Deliverable: Thumbs up/down on answers, feedback loop, prominent contact/source display.

What you'll see:

  • Each answer has 👍/👎 buttons
  • Feedback stored for review
  • Admin sees low-rated answers
  • Most likely contact person shown at top of answer (e.g., "Contact: Jane Smith, Adoption Coordinator")
  • Primary source document highlighted (e.g., "Source: Adoption Procedures Guide")

Build:

  • Feedback UI
  • Feedback storage
  • Admin feedback review
  • Flag for document updates
  • Extract and display primary contact from source documents
  • Surface most relevant source document prominently at answer top

Validates: Continuous improvement loop, quick access to contacts/sources


Increment 12: Mobile Polish

Goal: Excellent mobile experience.

Deliverable: Fully responsive, touch-friendly on all devices.

What you'll see:

  • Works great on phone, tablet, desktop
  • Touch-friendly buttons
  • Keyboard doesn't hide input
  • Fast on slow connections

Build:

  • Mobile testing & fixes
  • Touch target optimization
  • Offline-friendly error states
  • Performance optimization

Validates: Real-world usability


Increment 13: Production Deployment

Goal: Live on the internet, ready for volunteers.

Deliverable: Deployed app with documentation.

What you'll see:

  • App running at retriever.example.org
  • SSL certificate
  • Volunteers can actually use it

Build:

  • Railway/Render deployment
  • Environment configuration
  • Domain + SSL
  • Volunteer onboarding guide
  • Admin documentation

Validates: Production deployment, real users


Increment 14: Docker Container Build

Goal: Build and test production Docker image locally.

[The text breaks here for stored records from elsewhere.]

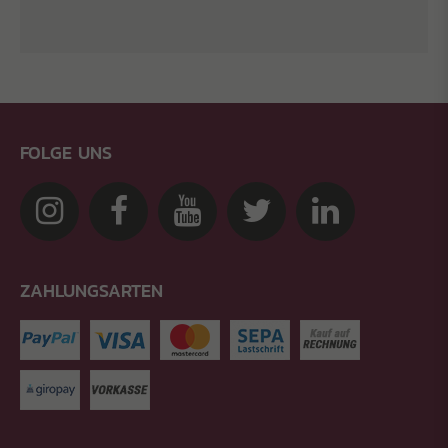
FOLGE UNS
ZAHLUNGSARTEN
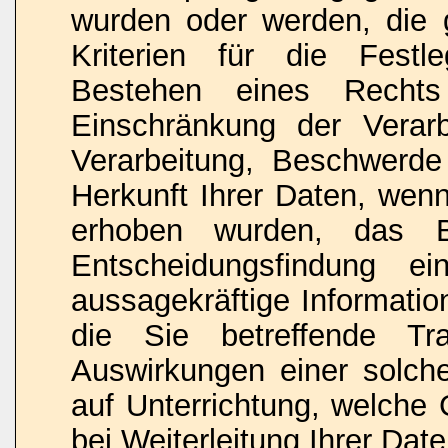
wurden oder werden, die 
Kriterien für die Fest
Bestehen eines Rechts 
Einschränkung der Verar
Verarbeitung, Beschwerde 
Herkunft Ihrer Daten, wenn
erhoben wurden, das Be
Entscheidungsfindung ein
aussagekräftige Informatio
die Sie betreffende Tr
Auswirkungen einer solche
auf Unterrichtung, welch
bei Weiterleitung Ihrer Date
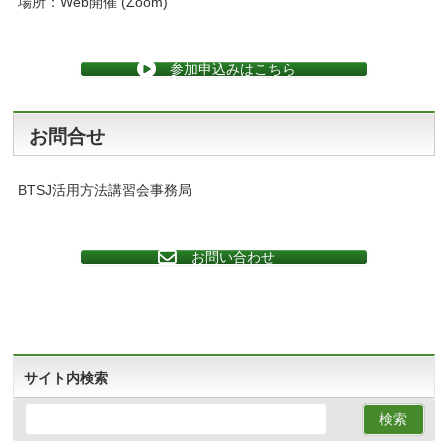
場所：Web開催 (Zoom)
参加申込みはこちら
お問合せ
BTSJ活用方法講習会事務局
お問い合わせ
サイト内検索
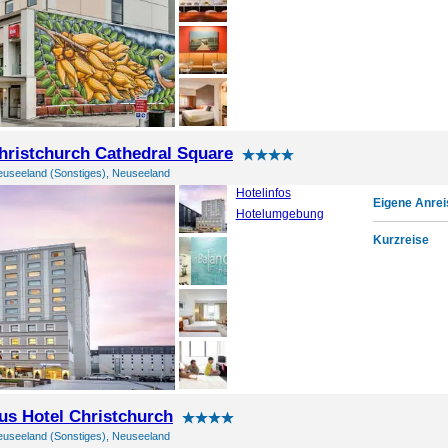
hristchurch Cathedral Square
euseeland (Sonstiges), Neuseeland
Hotelinfos
Eigene Anrei
Hotelumgebung
Kurzreise
s Hotel Christchurch
euseeland (Sonstiges), Neuseeland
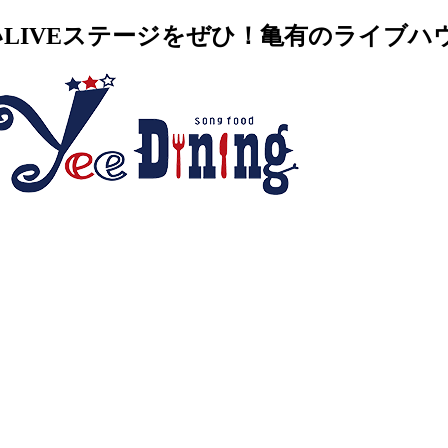
VEステージをぜひ！亀有のライブハウス・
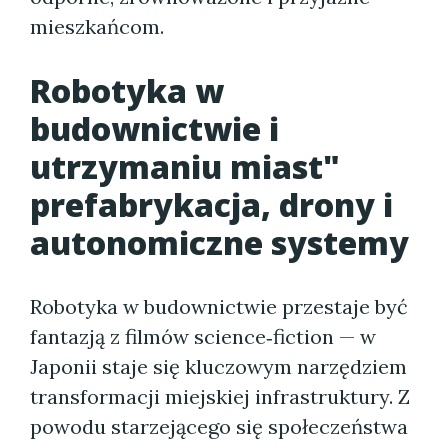
mieszkańcom.
Robotyka w
budownictwie i
utrzymaniu miast"
prefabrykacja, drony i
autonomiczne systemy
Robotyka w budownictwie przestaje być
fantazją z filmów science‑fiction — w
Japonii staje się kluczowym narzędziem
transformacji miejskiej infrastruktury. Z
powodu starzejącego się społeczeństwa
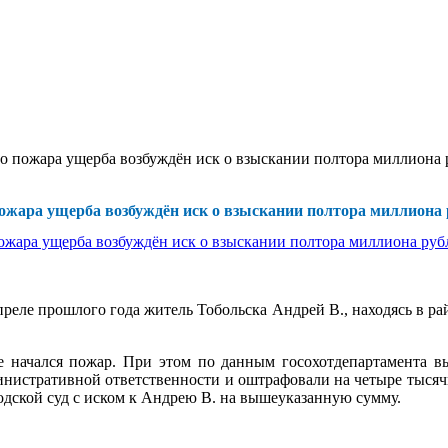
о пожара ущерба возбуждён иск о взыскании полтора миллиона 
ожара ущерба возбуждён иск о взыскании полтора миллиона 
реле прошлого года житель Тобольска Андрей В., находясь в ра
сте начался пожар. При этом по данным госохотдепартамента в
инистративной ответственности и оштрафовали на четыре тысячи
одской суд с иском к Андрею В. на вышеуказанную сумму.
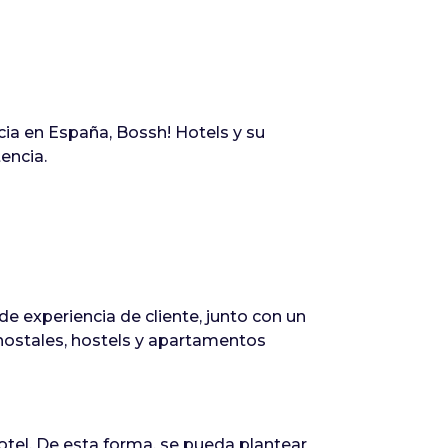
cia en España, Bossh! Hotels y su
encia.
e experiencia de cliente, junto con un
hostales, hostels y apartamentos
otel. De esta forma, se pueda plantear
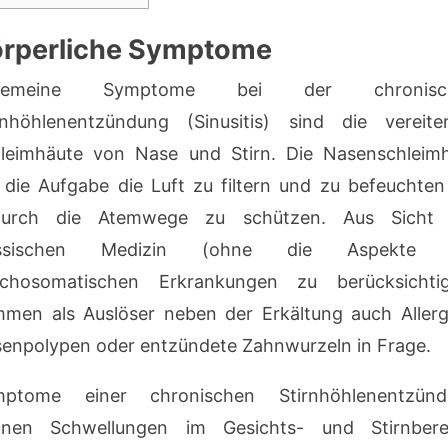
rperliche Symptome
lgemeine Symptome bei der chronisc
rnhöhlenentzündung (Sinusitis) sind die vereite
leimhäute von Nase und Stirn. Die Nasenschleim
 die Aufgabe die Luft zu filtern und zu befeuchte
durch die Atemwege zu schützen. Aus Sicht 
assischen Medizin (ohne die Aspekte 
chosomatischen Erkrankungen zu berücksichti
men als Auslöser neben der Erkältung auch Allerg
enpolypen oder entzündete Zahnwurzeln in Frage.
mptome einer chronischen Stirnhöhlenentzünd
nen Schwellungen im Gesichts- und Stirnbere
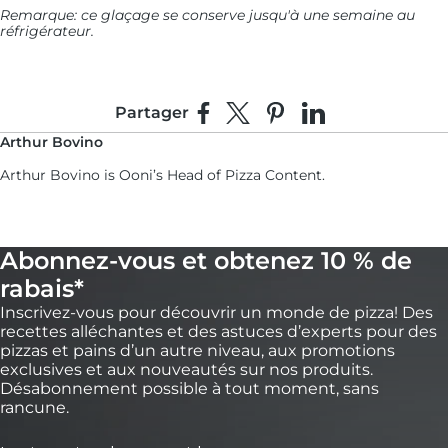
Remarque: ce glaçage se conserve jusqu'à une semaine au
réfrigérateur.
Partager
Partager sur Facebook
Partager sur X
Épingler sur Pinterest
Partager sur Linke
Arthur Bovino
Arthur Bovino is Ooni’s Head of Pizza Content.
Abonnez-vous et obtenez 10 % de
rabais*
Inscrivez-vous pour découvrir un monde de pizza! Des
recettes alléchantes et des astuces d’experts pour des
pizzas et pains d’un autre niveau, aux promotions
exclusives et aux nouveautés sur nos produits.
Désabonnement possible à tout moment, sans
rancune.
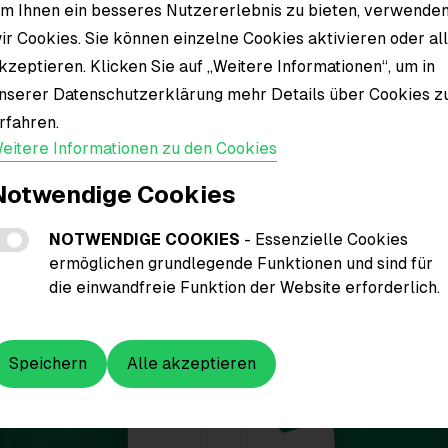
m Ihnen ein besseres Nutzererlebnis zu bieten, verwende
Material
ir Cookies. Sie können einzelne Cookies aktivieren oder al
kzeptieren. Klicken Sie auf „Weitere Informationen“, um in
nserer Datenschutzerklärung mehr Details über Cookies z
rfahren.
eitere Informationen zu den Cookies
Notwendige Cookies
NOTWENDIGE COOKIES
- Essenzielle Cookies
ermöglichen grundlegende Funktionen und sind für
die einwandfreie Funktion der Website erforderlich.
Speichern
Alle akzeptieren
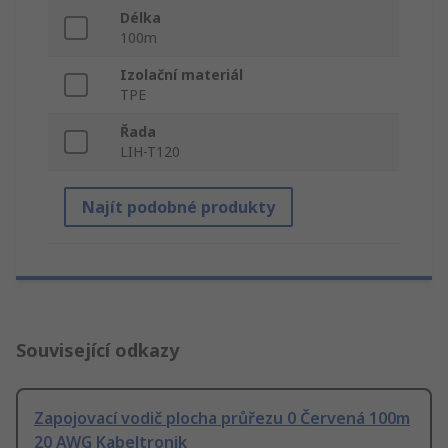
Délka
100m
Izolační materiál
TPE
Řada
LIH-T120
Najít podobné produkty
Související odkazy
Zapojovací vodič plocha průřezu 0 Červená 100m
20 AWG Kabeltronik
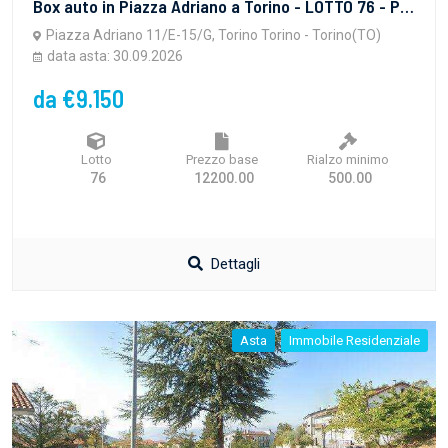
Box auto in Piazza Adriano a Torino - LOTTO 76 - PROPRIETA' SUPERFICIARIA - vendita telematica sulla piattaforma www.gobidreal.it n.32628.76
Piazza Adriano 11/E-15/G, Torino Torino - Torino(TO)
data asta: 30.09.2026
da €9.150
Lotto
Prezzo base
Rialzo minimo
76
12200.00
500.00
Dettagli
Asta
Immobile Residenziale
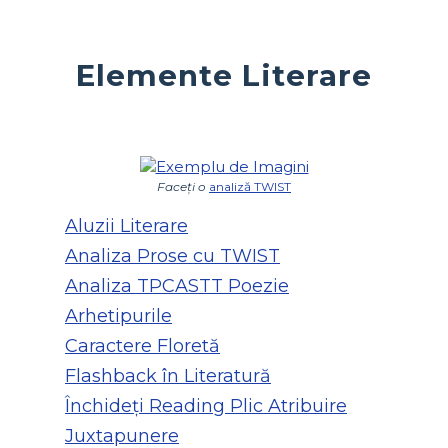
Elemente Literare
Faceți o
analiză TWIST
Aluzii Literare
Analiza Prose cu TWIST
Analiza TPCASTT Poezie
Arhetipurile
Caractere Floretă
Flashback în Literatură
Închideți Reading Plic Atribuire
Juxtapunere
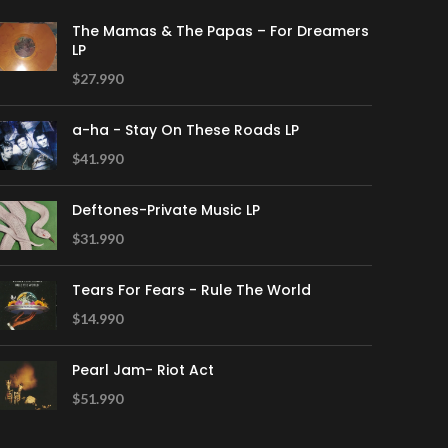
The Mamas & The Papas – For Dreamers
LP
$
27.990
a-ha - Stay On These Roads LP
$
41.990
Deftones-Private Music LP
$
31.990
Tears For Fears - Rule The World
$
14.990
Pearl Jam- Riot Act
$
51.990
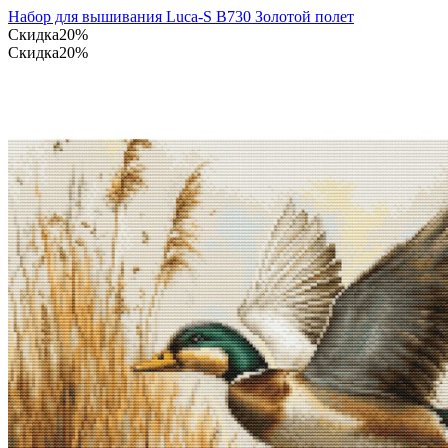
Набор для вышивания Luca-S B730 Золотой полет
Скидка
20%
Скидка
20%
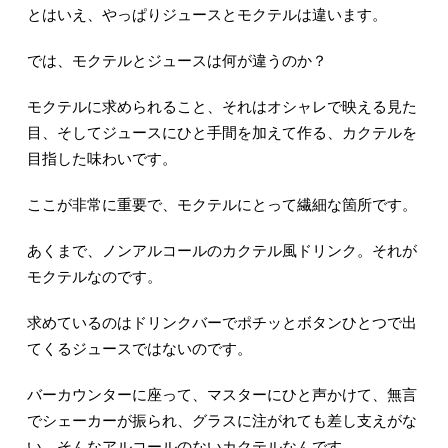
とはいえ、やっぱりジュースとモクテルは違います。
では、モクテルとジュースは何が違うのか？
モクテルに求められること、それはオシャレで映える見た
目、そしてジュースにひと手間を加えて作る、カクテルを
目指した味わいです。
ここが非常に重要で、モクテルにとって繊細な箇所です。
あくまで、ノンアルコールのカクテル風ドリンク。それが
モクテルなのです。
求めているのはドリンクバーでポチッとボタンひとつで出
てくるジュースではないのです。
バーカウンターに座って、マスターにひと声かけて、無言
でシェーカーが振られ、グラスに注がれても差し支えがな
い、そんなアルコールのないカクテルなんです。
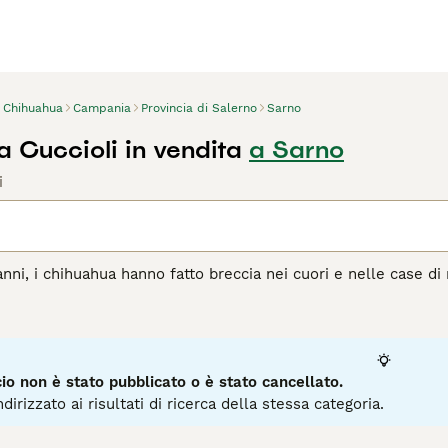
Chihuahua
Campania
Provincia di Salerno
Sarno
 Cuccioli in vendita
a Sarno
i
anni, i chihuahua hanno fatto breccia nei cuori e nelle case di
no sempre stati molto apprezzati per la loro simpatia, intelli
i di quello che sono in realtà. Una cosa che un chihuahua non 
 e carattere, motivo per cui può essere molto divertente ave
per la loro strada qualunque cosa accada. Sono anche animali 
ssibile con i loro proprietari, il che significa che i chihuahu
o non è stato pubblicato o è stato cancellato.
dirizzato ai risultati di ricerca della stessa categoria.
agina di consigli sul Chihuahua
per informazioni su questa raz
13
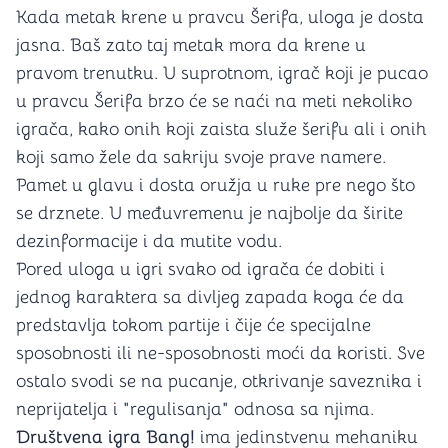
Kada metak krene u pravcu Šerifa, uloga je dosta
jasna. Baš zato taj metak mora da krene u
pravom trenutku. U suprotnom, igrač koji je pucao
u pravcu Šerifa brzo će se naći na meti nekoliko
igrača, kako onih koji zaista služe šerifu ali i onih
koji samo žele da sakriju svoje prave namere.
Pamet u glavu i dosta oružja u ruke pre nego što
se drznete. U međuvremenu je najbolje da širite
dezinformacije i da mutite vodu.
Pored uloga u igri svako od igrača će dobiti i
jednog karaktera sa divljeg zapada koga će da
predstavlja tokom partije i čije će specijalne
sposobnosti ili ne-sposobnosti moći da koristi. Sve
ostalo svodi se na pucanje, otkrivanje saveznika i
neprijatelja i "regulisanja" odnosa sa njima.
Društvena igra Bang!
ima jedinstvenu mehaniku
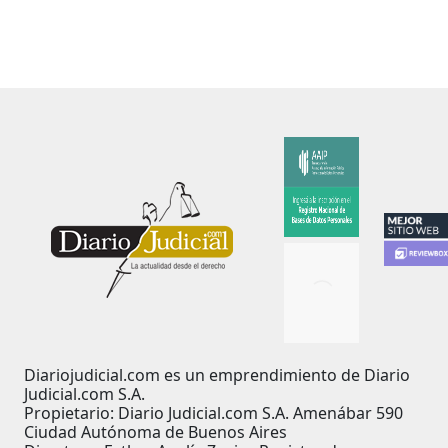
Diariojudicial.com es un emprendimiento de Diario
Judicial.com S.A.
Propietario: Diario Judicial.com S.A. Amenábar 590
Ciudad Autónoma de Buenos Aires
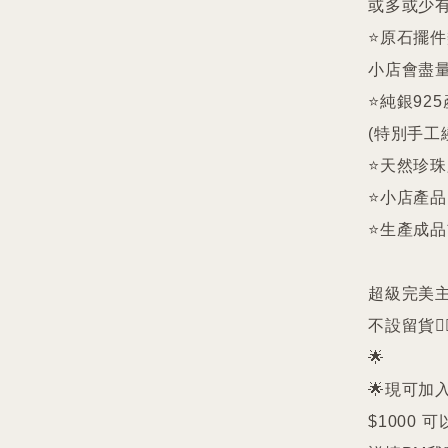
或多或少有
⭐️原石擺
小店會盡量
⭐️純銀9
(特別手工
⭐️天然珍
⭐️小店產
⭐️生產成
超級完美主義者
不設留貨🙅‍♀
🌟

🌟現可加入
$1000 可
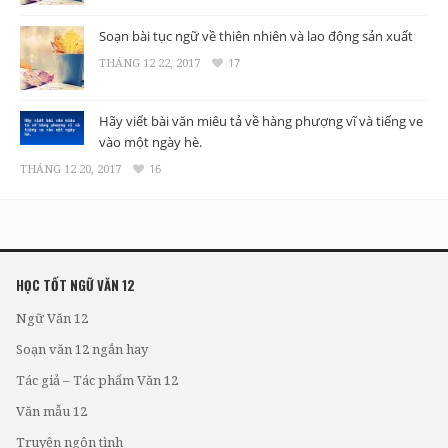
Soạn bài tục ngữ về thiên nhiên và lao động sản xuất
THÁNG 12 22, 2017
17
Hãy viết bài văn miêu tả về hàng phượng vĩ và tiếng ve
vào một ngày hè.
THÁNG 12 20, 2017
16
HỌC TỐT NGỮ VĂN 12
Ngữ Văn 12
Soạn văn 12 ngắn hay
Tác giả – Tác phẩm Văn 12
Văn mẫu 12
Truyện ngôn tình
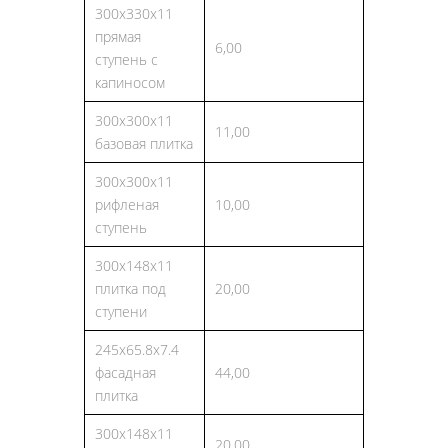
300х330х11
прямая
6,00
ступень с
капиносом
300х300х11
11,00
базовая плитка
300х300х11
рифленая
10,00
ступень
300х148х11
плитка под
20,00
ступени
245х65.8х7.4
фасадная
44,00
плитка
300х148х11
20,00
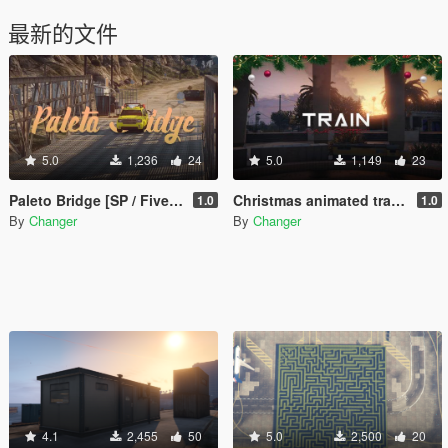
最新的文件
5.0
1,236
24
5.0
1,149
23
Paleto Bridge [SP / FiveM]
Christmas animated train and LED lightning [Add-On SP / FiveM]
1.0
1.0
By
Changer
By
Changer
4.1
2,455
50
5.0
2,500
20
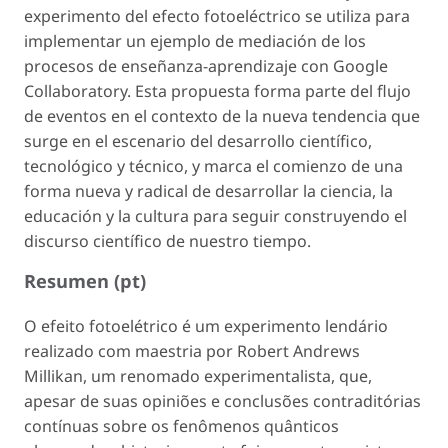
experimento del efecto fotoeléctrico se utiliza para
implementar un ejemplo de mediación de los
procesos de enseñanza-aprendizaje con Google
Collaboratory. Esta propuesta forma parte del flujo
de eventos en el contexto de la nueva tendencia que
surge en el escenario del desarrollo científico,
tecnológico y técnico, y marca el comienzo de una
forma nueva y radical de desarrollar la ciencia, la
educación y la cultura para seguir construyendo el
discurso científico de nuestro tiempo.
Resumen (pt)
O efeito fotoelétrico é um experimento lendário
realizado com maestria por Robert Andrews
Millikan, um renomado experimentalista, que,
apesar de suas opiniões e conclusões contraditórias
contínuas sobre os fenômenos quânticos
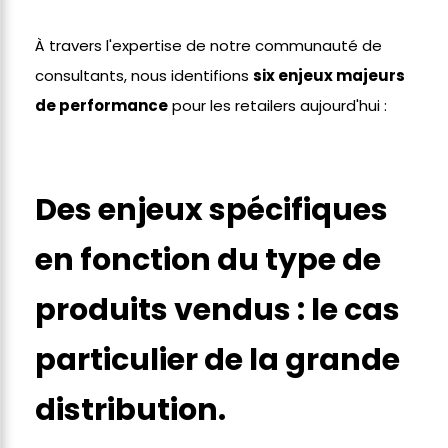
À travers l'expertise de notre communauté de
consultants, nous identifions
six enjeux majeurs
de performance
pour les retailers aujourd'hui :
Des enjeux spécifiques
en fonction du type de
produits vendus : le cas
particulier de la grande
distribution.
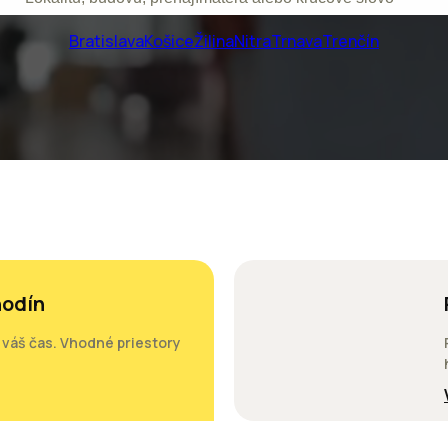
Bratislava
Košice
Žilina
Nitra
Trnava
Trenčín
hodín
í váš čas. Vhodné priestory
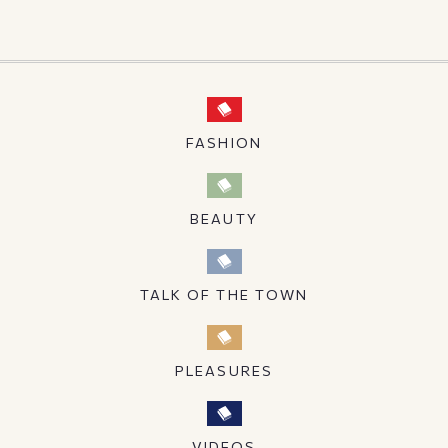
FASHION
BEAUTY
TALK OF THE TOWN
PLEASURES
VIDEOS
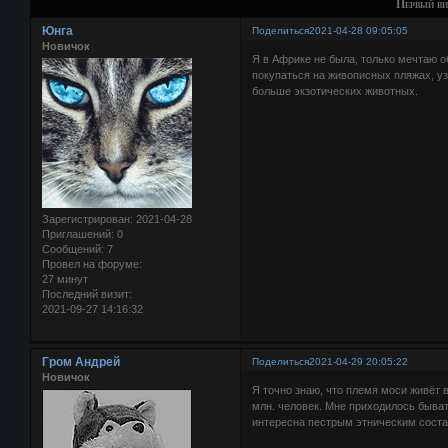
Первый ви
Юнга
Поделиться
2021-04-28 09:05:05
Новичок
Я в Африке не была, только мечтаю о
покупаться на живописных пляжах, уз
больше экзотических животных.
Зарегистрирован
: 2021-04-28
Приглашений:
0
Сообщений:
7
Провел на форуме:
27 минут
Последний визит:
2021-09-27 14:16:32
Гром Андрей
Поделиться
2021-04-29 20:05:22
Новичок
Я точно знаю, что племя моси живёт 
млн. человек. Мне приходилось быват
интересна пестрым этническим сост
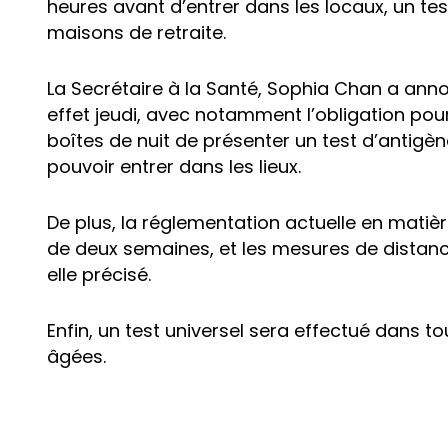
heures avant d’entrer dans les locaux, un tes
maisons de retraite.
La Secrétaire à la Santé, Sophia Chan a ann
effet jeudi, avec notamment l’obligation pour
boîtes de nuit de présenter un test d’antigè
pouvoir entrer dans les lieux.
De plus, la réglementation actuelle en mati
de deux semaines, et les mesures de distanci
elle précisé.
Enfin, un test universel sera effectué dans 
âgées.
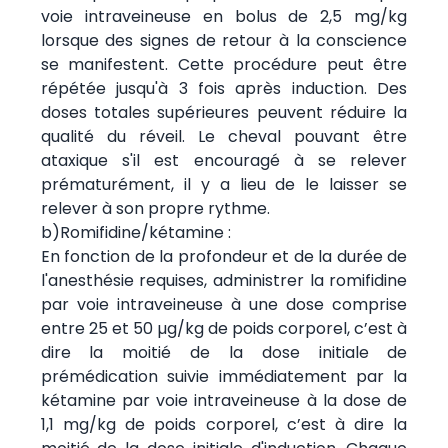
voie intraveineuse en bolus de 2,5 mg/kg
lorsque des signes de retour à la conscience
se manifestent. Cette procédure peut être
répétée jusqu'à 3 fois après induction. Des
doses totales supérieures peuvent réduire la
qualité du réveil. Le cheval pouvant être
ataxique s'il est encouragé à se relever
prématurément, il y a lieu de le laisser se
relever à son propre rythme.
b)Romifidine/kétamine :
En fonction de la profondeur et de la durée de
l'anesthésie requises, administrer la romifidine
par voie intraveineuse à une dose comprise
entre 25 et 50 µg/kg de poids corporel, c’est à
dire la moitié de la dose initiale de
prémédication suivie immédiatement par la
kétamine par voie intraveineuse à la dose de
1,1 mg/kg de poids corporel, c’est à dire la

Deliverable: Production-ready Docker image that can be tested locally before Cloud Run deployment.

What you'll see:

  • Build production image: docker build -t retriever .
  • Run containerized app: docker-compose up
  • Test production build locally before cloud deployment
  • Data persists in volumes across container restarts

Development workflow:

  • Active development: Git worktree on host with uv run uvicorn --reload
  • Docker testing: Test production build locally before pushing to cloud

Build:

  • Production-ready multi-stage Dockerfile
  • .dockerignore for build optimization
  • docker-compose.yml for container management
  • README.md Docker deployment section
  • Environment variables documented
  • Volume management documentation

Validates: Production container build, local testing workflow, Cloud Run readiness

Status: 🚧 In Planning


Increment 15: Cloud Run Deployment

Goal: Deploy to Google Cloud Run with managed infrastructure.

Deliverable: Production deployment on Cloud Run with auto-scaling.

What you'll see:

  • App running on Cloud Run with custom domain
  • Automatic scaling based on traffic
  • Managed SSL certificates
  • Centralized logging and monitoring

Build:

  • Cloud Run deployment configuration
  • GCS-backed volume mounting for data persistence
  • Secret Manager integration for API keys
  • GitHub Actions CI/CD pipeline
  • Cloud Monitoring dashboards
  • Deployment documentation

Validates: Cloud-native deployment, auto-scaling, production resilience

Status: ⏸️ Future (after Increment 14)


Future: Production Hardening

See implementation-plan.md for operational excellence items deferred until product validation.